--- WORK ORDER ---
Should any entry hold a picture, omit that picture and copy the rest of the entry exactly.

Transcribed page contents:

━━━━

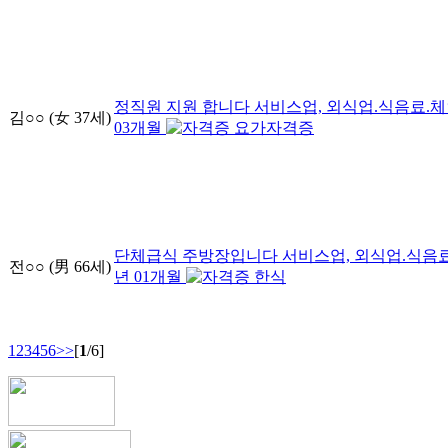
정직원 지원 합니다
서비스업, 외식업.식음료.체
김○○
(女
37
세)
03
개월
요가자격증
단체급식 주방장입니다
서비스업, 외식업.식음료
전○○
(男
66
세)
년
01
개월
한식
1
2
3
4
5
6
>>
[
1
/6]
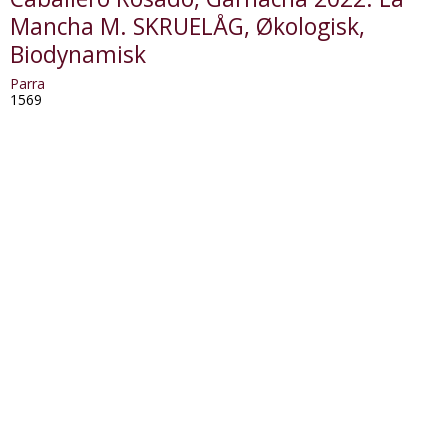
Mancha M. SKRUELÅG, Økologisk,
Biodynamisk
Parra
1569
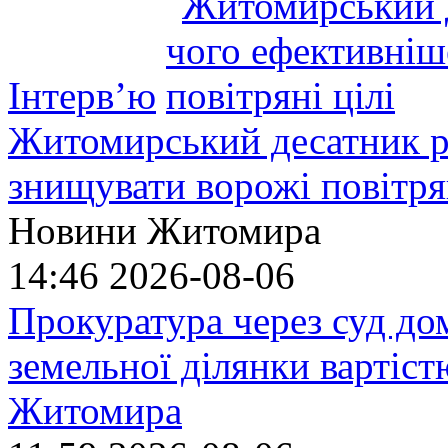
Інтерв’ю
Житомирський десатник ро
знищувати ворожі повітрян
Новини Житомира
14:46
2026-08-06
Прокуратура через суд до
земельної ділянки вартіст
Житомира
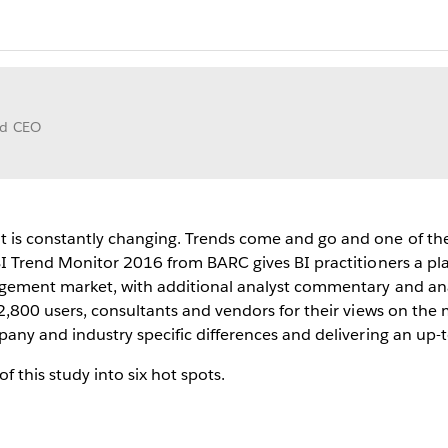
nd CEO
s constantly changing. Trends come and go and one of the ta
I Trend Monitor 2016 from BARC gives BI practitioners a pla
ement market, with additional analyst commentary and analy
2,800 users, consultants and vendors for their views on the 
any and industry specific differences and delivering an up-
 this study into six hot spots.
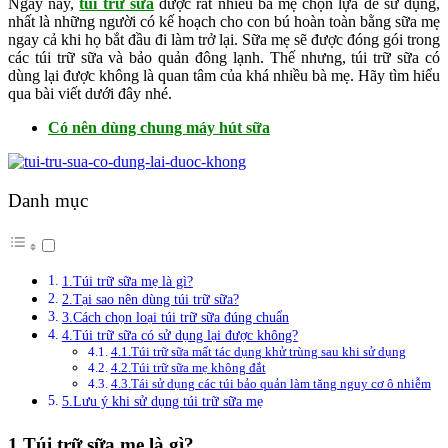
Ngày nay,
túi trữ sữa
được rất nhiều bà mẹ chọn lựa để sử dụng,
nhất là những người có kế hoạch cho con bú hoàn toàn bằng sữa mẹ
ngay cả khi họ bắt đầu đi làm trở lại. Sữa mẹ sẽ được đóng gói trong
các túi trữ sữa và bảo quản đông lạnh. Thế nhưng, túi trữ sữa có
dùng lại được không là quan tâm của khá nhiều bà mẹ. Hãy tìm hiểu
qua bài viết dưới đây nhé.
Có nên dùng chung máy hút sữa
Danh mục
1.Túi trữ sữa mẹ là gì?
2.Tại sao nên dùng túi trữ sữa?
3.Cách chọn loại túi trữ sữa đúng chuẩn
4.Túi trữ sữa có sử dụng lại được không?
4.1.Túi trữ sữa mất tác dụng khử trùng sau khi sử dụng
4.2.Túi trữ sữa mẹ không đắt
4.3.Tái sử dụng các túi bảo quản làm tăng nguy cơ ô nhiễm
5.Lưu ý khi sử dụng túi trữ sữa mẹ
1.Túi trữ sữa mẹ là gì?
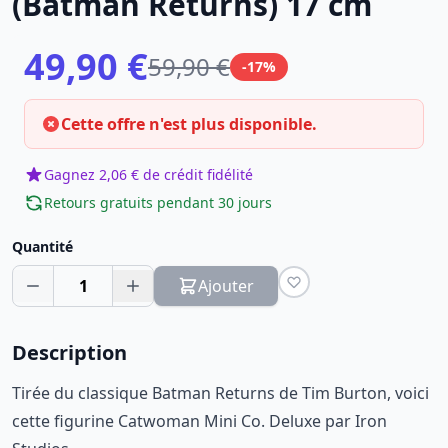
(Batman Returns) 17 cm
49,90 €
59,90 €
-17%
Cette offre n'est plus disponible.
Gagnez 2,06 € de crédit fidélité
Retours gratuits pendant 30 jours
Quantité
1
Ajouter
Description
Tirée du classique Batman Returns de Tim Burton, voici
cette figurine Catwoman Mini Co. Deluxe par Iron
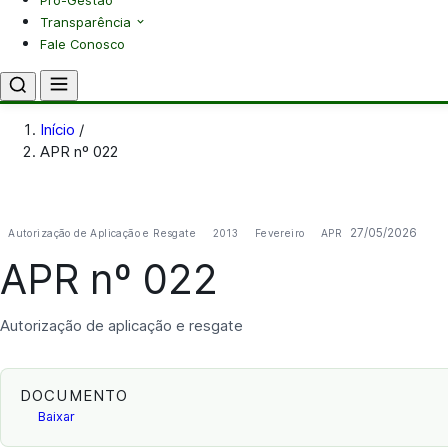
Pró-Gestão
Transparência
Fale Conosco
Início
/
APR nº 022
27/05/2026
Autorização de Aplicação e Resgate
2013
Fevereiro
APR
APR nº 022
Autorização de aplicação e resgate
DOCUMENTO
Baixar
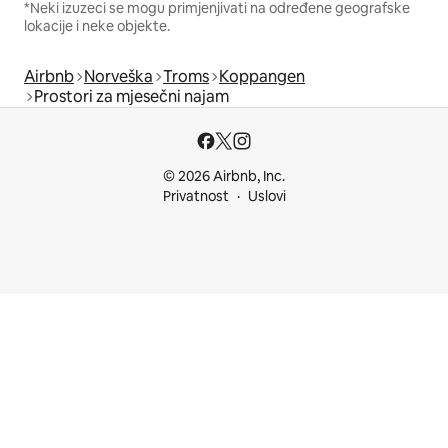
*Neki izuzeci se mogu primjenjivati na određene geografske
lokacije i neke objekte.
Airbnb
Norveška
Troms
Koppangen
Prostori za mjesečni najam
© 2026 Airbnb, Inc.
Privatnost
Uslovi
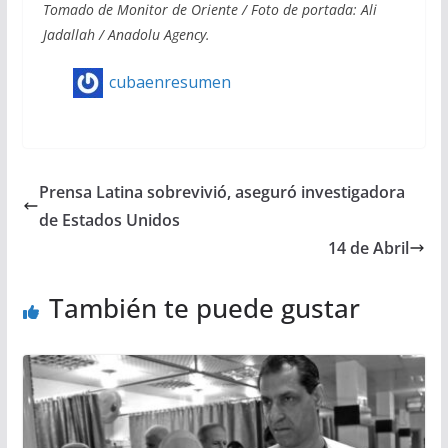
Tomado de Monitor de Oriente / Foto de portada: Ali
Jadallah / Anadolu Agency.
cubaenresumen
Prensa Latina sobrevivió, aseguró investigadora
de Estados Unidos
14 de Abril
También te puede gustar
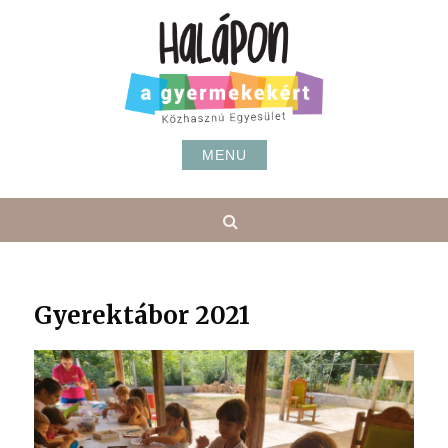
Skip
to
content
MENU
Search
Gyerektábor 2021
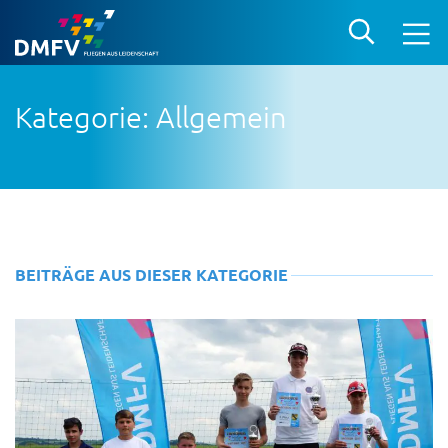
Kategorie: Allgemein
BEITRÄGE AUS DIESER KATEGORIE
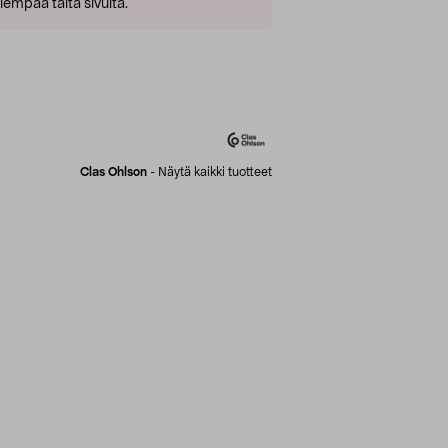
empaa tältä sivulta.
Clas Ohlson
-
Näytä kaikki tuotteet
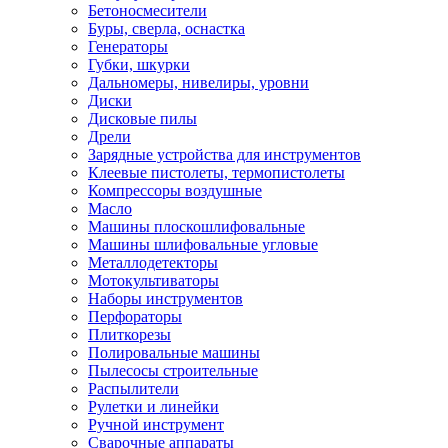
Бетоносмесители
Буры, сверла, оснастка
Генераторы
Губки, шкурки
Дальномеры, нивелиры, уровни
Диски
Дисковые пилы
Дрели
Зарядные устройства для инструментов
Клеевые пистолеты, термопистолеты
Компрессоры воздушные
Масло
Машины плоскошлифовальные
Машины шлифовальные угловые
Металлодетекторы
Мотокультиваторы
Наборы инструментов
Перфораторы
Плиткорезы
Полировальные машины
Пылесосы строительные
Распылители
Рулетки и линейки
Ручной инструмент
Сварочные аппараты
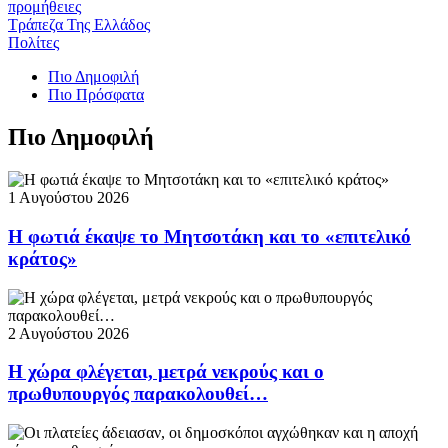
προμήθειες
Τράπεζα Της Ελλάδος
Πολίτες
Πιο Δημοφιλή
Πιο Πρόσφατα
Πιο Δημοφιλή
1 Αυγούστου 2026
Η φωτιά έκαψε το Μητσοτάκη και το «επιτελικό
κράτος»
2 Αυγούστου 2026
Η χώρα φλέγεται, μετρά νεκρούς και ο
πρωθυπουργός παρακολουθεί…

━━━━

--- RESULT ---
정직원 지원 합니다
서비스업, 외식업.식음료.체
김○○
(女
37
세)
03
개월
요가자격증
단체급식 주방장입니다
서비스업, 외식업.식음료
전○○
(男
66
세)
년
01
개월
한식
1
2
3
4
5
6
>>
[
1
/6]
Mancha M. SKRUELÅG, Økologisk,
Biodynamisk
Parra
1569
Інтерв’ю
Житомирський десатник ро
знищувати ворожі повітрян
Новини Житомира
14:46
2026-08-06
Прокуратура через суд до
земельної ділянки вартіст
Житомира
nd CEO
s constantly changing. Trends come and go and one of the ta
I Trend Monitor 2016 from BARC gives BI practitioners a pla
ement market, with additional analyst commentary and analy
2,800 users, consultants and vendors for their views on the 
any and industry specific differences and delivering an up-
 this study into six hot spots.
Ngày nay,
túi trữ sữa
được rất nhiều bà mẹ chọn lựa để sử dụng,
nhất là những người có kế hoạch cho con bú hoàn toàn bằng sữa mẹ
ngay cả khi họ bắt đầu đi làm trở lại. Sữa mẹ sẽ được đóng gói trong
các túi trữ sữa và bảo quản đông lạnh. Thế nhưng, túi trữ sữa có
dùng lại được không là quan tâm của khá nhiều bà mẹ. Hãy tìm hiểu
qua bài viết dưới đây nhé.
Có nên dùng chung máy hút sữa
Danh mục
1.Túi trữ sữa mẹ là gì?
2.Tại sao nên dùng túi trữ sữa?
3.Cách chọn loại túi trữ sữa đúng chuẩn
4.Túi trữ sữa có sử dụng lại được không?
4.1.Túi trữ sữa mất tác dụng khử trùng sau khi sử dụng
4.2.Túi trữ sữa mẹ không đắt
4.3.Tái sử dụng các túi bảo quản làm tăng nguy cơ ô nhiễm
5.Lưu ý khi sử dụng túi trữ sữa mẹ
1.Túi trữ sữa mẹ là gì?
(Batman Returns) 17 cm
49,90 €
59,90 €
-17%
Cette offre n'est plus disponible.
Gagnez 2,06 € de crédit fidélité
Retours gratuits pendant 30 jours
Quantité
1
Ajouter
Description
Tirée du classique Batman Returns de Tim Burton, voici
cette figurine Catwoman Mini Co. Deluxe par Iron
Pró-Gestão
Transparência
Fale Conosco
Início
/
APR nº 022
27/05/2026
Autorização de Aplicação e Resgate
2013
Fevereiro
APR
APR nº 022
Autorização de aplicação e resgate
DOCUMENTO
Baixar
*Neki izuzeci se mogu primjenjivati na određene geografske
lokacije i neke objekte.
Airbnb
Norveška
Troms
Koppangen
Prostori za mjesečni najam
© 2026 Airbnb, Inc.
Privatnost
Uslovi
Tomado de Monitor de Oriente / Foto de portada: Ali
Jadallah / Anadolu Agency.
cubaenresumen
Prensa Latina sobrevivió, aseguró investigadora
de Estados Unidos
14 de Abril
También te puede gustar
Skip
to
content
MENU
Search
Gyerektábor 2021
Kategorie: Allgemein
BEITRÄGE AUS DIESER KATEGORIE
empaa tältä sivulta.
Clas Ohlson
-
Näytä kaikki tuotteet
Бетоносмесители
Буры, сверла, оснастка
Генераторы
Губки, шкурки
Дальномеры, нивелиры, уровни
Диски
Дисковые пилы
Дрели
Зарядные устройства для инструментов
Клеевые пистолеты, термопистолеты
Компрессоры воздушные
Масло
Машины плоскошлифовальные
Машины шлифовальные угловые
Металлодетекторы
Мотокультиваторы
Наборы инструментов
Перфораторы
Плиткорезы
Полировальные машины
Пылесосы строительные
Распылители
Рулетки и линейки
Ручной инструмент
Сварочные аппараты
προμήθειες
Τράπεζα Της Ελλάδος
Πολίτες
Πιο Δημοφιλή
Πιο Πρόσφατα
Πιο Δημοφιλή
1 Αυγούστου 2026
Η φωτιά έκαψε το Μητσοτάκη και το «επιτελικό
κράτος»
2 Αυγούστου 2026
Η χώρα φλέγεται, μετρά νεκρούς και ο
πρωθυπουργός παρακολουθεί…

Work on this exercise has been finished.